(Task description)
Gather, from the data below, each line in which the word "needs" occurs.

(Records for this exercise)

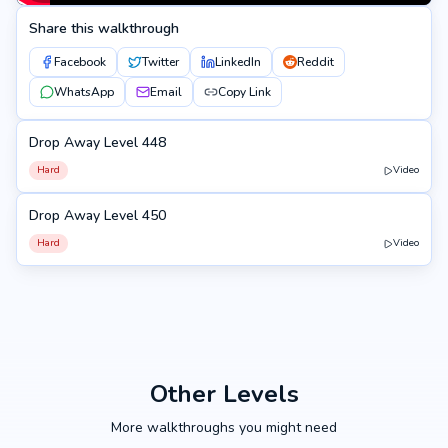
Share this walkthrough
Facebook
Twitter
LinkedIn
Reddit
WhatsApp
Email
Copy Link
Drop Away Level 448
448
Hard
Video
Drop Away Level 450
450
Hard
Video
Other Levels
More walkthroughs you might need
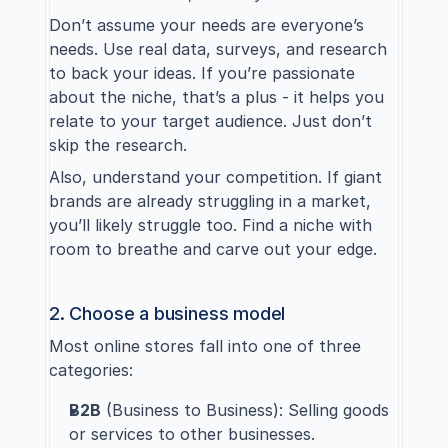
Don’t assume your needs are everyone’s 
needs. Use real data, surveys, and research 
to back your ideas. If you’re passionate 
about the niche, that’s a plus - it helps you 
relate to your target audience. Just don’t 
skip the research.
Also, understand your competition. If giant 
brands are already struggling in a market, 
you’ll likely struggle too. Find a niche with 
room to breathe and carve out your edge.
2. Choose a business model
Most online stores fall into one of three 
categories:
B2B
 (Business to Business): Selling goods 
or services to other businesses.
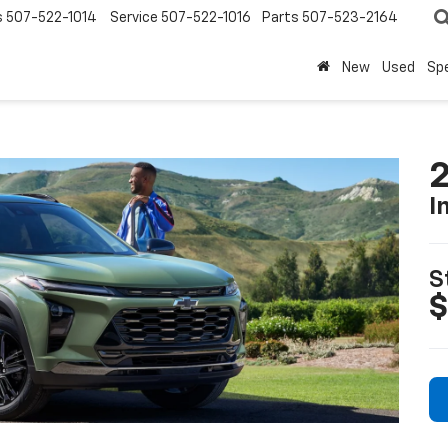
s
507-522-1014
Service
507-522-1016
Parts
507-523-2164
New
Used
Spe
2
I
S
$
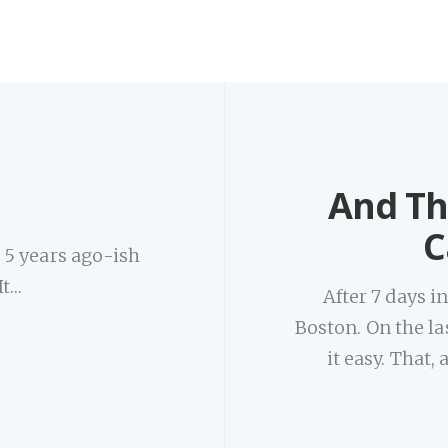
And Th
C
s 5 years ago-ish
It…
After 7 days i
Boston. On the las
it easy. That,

(End Records for this exercise)
(Records for this exercise)

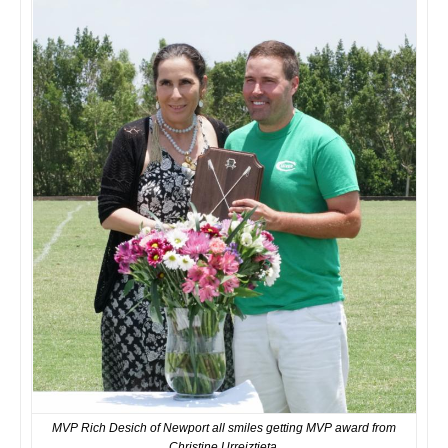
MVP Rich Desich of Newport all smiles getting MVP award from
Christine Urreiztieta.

(End Records for this exercise)

(Answer to this exercise)
Don’t assume your needs are everyone’s 
needs. Use real data, surveys, and research 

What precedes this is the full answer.